Exercise prompt. What lines below include the string "that"? Pick them out and copy them.

Source data.
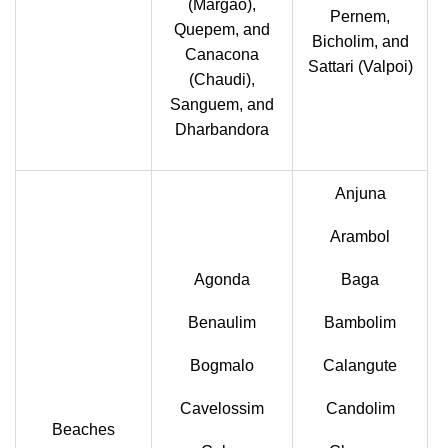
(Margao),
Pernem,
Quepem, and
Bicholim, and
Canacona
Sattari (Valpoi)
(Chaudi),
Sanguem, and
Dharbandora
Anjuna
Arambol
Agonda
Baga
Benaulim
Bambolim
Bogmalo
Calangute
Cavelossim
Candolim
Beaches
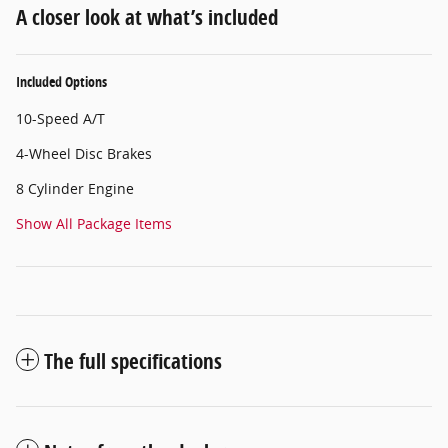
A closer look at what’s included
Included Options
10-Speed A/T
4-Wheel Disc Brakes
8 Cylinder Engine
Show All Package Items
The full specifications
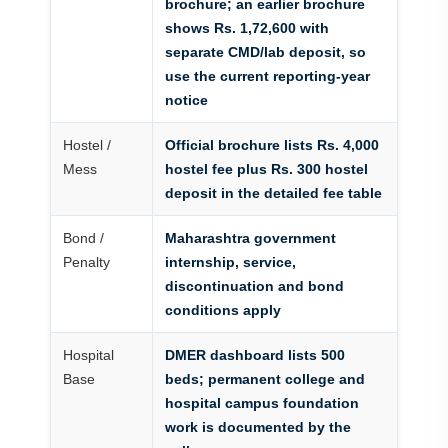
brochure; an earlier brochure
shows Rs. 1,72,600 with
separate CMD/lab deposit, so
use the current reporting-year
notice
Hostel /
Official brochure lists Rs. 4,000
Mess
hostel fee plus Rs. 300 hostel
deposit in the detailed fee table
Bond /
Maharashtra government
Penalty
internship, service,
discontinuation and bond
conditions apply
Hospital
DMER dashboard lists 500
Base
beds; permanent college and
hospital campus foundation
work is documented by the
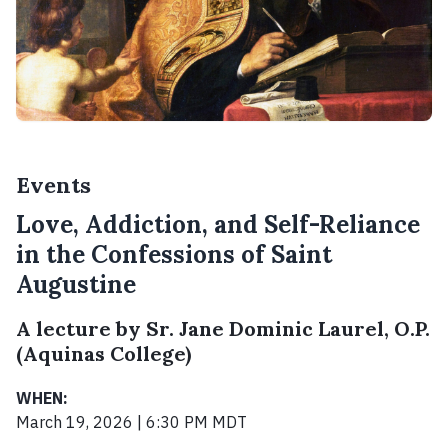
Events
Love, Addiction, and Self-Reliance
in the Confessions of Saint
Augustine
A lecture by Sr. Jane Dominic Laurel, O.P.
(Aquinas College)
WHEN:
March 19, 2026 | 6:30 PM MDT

---

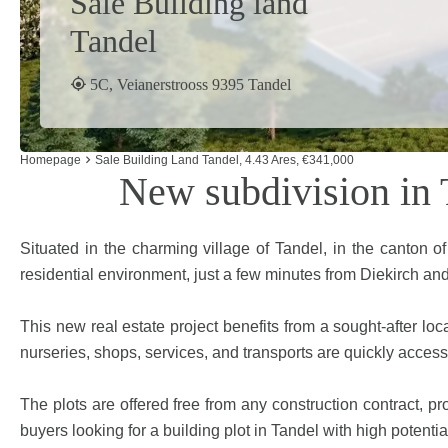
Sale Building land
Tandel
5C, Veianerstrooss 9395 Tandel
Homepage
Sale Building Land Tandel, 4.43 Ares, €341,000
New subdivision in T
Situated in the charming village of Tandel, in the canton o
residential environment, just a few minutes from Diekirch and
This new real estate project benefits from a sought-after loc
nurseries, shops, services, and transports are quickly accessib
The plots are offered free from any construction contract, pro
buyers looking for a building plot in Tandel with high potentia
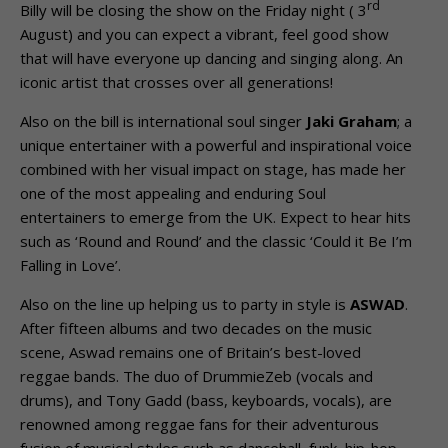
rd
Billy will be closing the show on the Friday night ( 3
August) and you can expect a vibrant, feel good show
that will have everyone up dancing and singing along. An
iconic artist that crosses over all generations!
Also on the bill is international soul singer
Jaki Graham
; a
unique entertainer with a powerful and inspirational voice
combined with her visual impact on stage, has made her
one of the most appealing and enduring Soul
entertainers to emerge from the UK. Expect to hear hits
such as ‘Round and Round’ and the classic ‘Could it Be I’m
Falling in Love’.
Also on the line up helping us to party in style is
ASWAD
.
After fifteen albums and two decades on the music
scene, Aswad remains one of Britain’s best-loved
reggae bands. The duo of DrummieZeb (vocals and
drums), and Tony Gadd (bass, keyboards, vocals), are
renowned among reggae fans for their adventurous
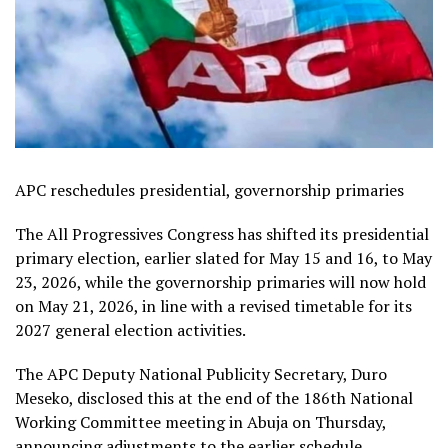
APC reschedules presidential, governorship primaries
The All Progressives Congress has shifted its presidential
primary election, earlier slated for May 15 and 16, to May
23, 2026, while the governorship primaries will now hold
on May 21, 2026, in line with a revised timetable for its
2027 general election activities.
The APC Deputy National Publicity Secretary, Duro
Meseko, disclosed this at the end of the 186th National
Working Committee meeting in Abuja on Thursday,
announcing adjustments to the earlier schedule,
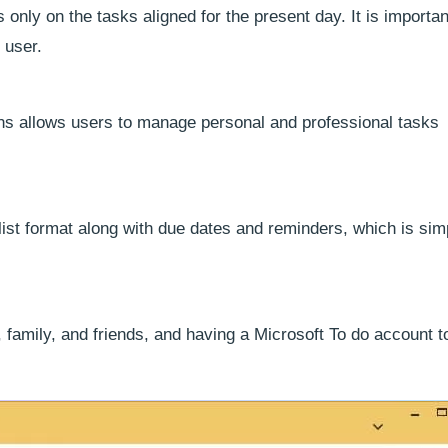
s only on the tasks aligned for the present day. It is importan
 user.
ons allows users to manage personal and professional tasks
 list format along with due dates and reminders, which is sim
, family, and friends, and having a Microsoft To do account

Answer section.
that will have everyone up dancing and singing along. An
iconic artist that crosses over all generations!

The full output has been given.